Vega worked for the U.S. Forest Service in Pagosa Springs and as a seasonal forester for the Colorado State Forest Service before being hired for the permanent position.
He has a master’s degree in environmental management with an emphasis in forest ecology from Western Colorado University in Gunnison and has worked with the Bureau of Land Management as an ecological monitoring technician on the Western Slope.
Vega also served in the Peace Corps in The Gambia in western Africa assisting with agroforestry projects.
The Colorado Forest Agriculture Classification, or “Forest Ag” program, Vega will run is a voluntary program that allows private landowners with at least 40 acres of contiguous forest to reduce their property taxes if they manage their land to produce wood products to sell.
Each landowner is required to have a forest management plan approved by the state forest service and must produce wood products such as Christmas trees, poles or firewood.
“It’s basically a 10-year management plan that has a schedule of work and they get inspected every year by us,” said Mark Loveall, who heads the Durango field office.
More than 80 landowners are enrolled in the program in Archuleta and La Plata counties, Loveall said.
The Durango field office also supports San Juan and Montezuma counties.
“It’s quite a task,” Loveall said. “Usually, (the inspections) start in summer and we have a couple we’re still getting finished up. It takes up a good chunk of that forester’s year.”
Vega will also assist landowners in the Durango and Pagosa Springs areas with sustainable forest management and help manage the joint Good Neighbor Authority program with the U.S. Forest Service and the BLM.
The Good Neighbor Authority program allows the U.S. Forest Service and the BLM to enter into agreements with state forestry agencies to partner on cross-boundary forest management projects.
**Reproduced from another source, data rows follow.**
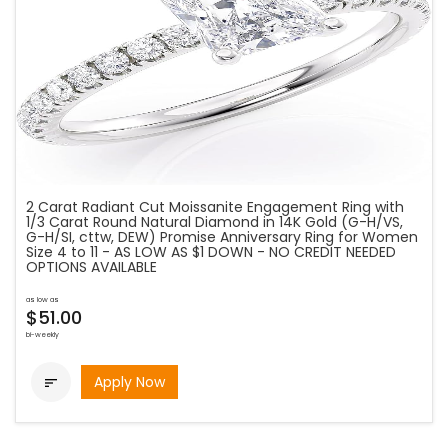
2 Carat Radiant Cut Moissanite Engagement Ring with
1/3 Carat Round Natural Diamond in 14K Gold (G-H/VS,
G-H/SI, cttw, DEW) Promise Anniversary Ring for Women
Size 4 to 11 - AS LOW AS $1 DOWN - NO CREDIT NEEDED
OPTIONS AVAILABLE
as low as
$51.00
bi-weekly
Apply Now

The state forest service performs the work on behalf of the agency and is compensated by the federal government for the work.
“It’s managing our forests regardless of ownership,” Loveall said.
The Colorado State Forest Service manages state-owned lands and is a branch of the Colorado Department of Natural Resources and the Warner College of Natural Resources at Colorado State University.
The goal of the state forest service is to educate Colorado residents about sustainable forest management and forest restoration and also assist with wildfire mitigation and other management projects.
Loveall said he hopes to add more foresters like Vega to the Durango field office to grow the state forest service’s work in the region.
“We’re hoping to expand,” Loveall said. “If there’s new funding or new programs, we will look to do that.”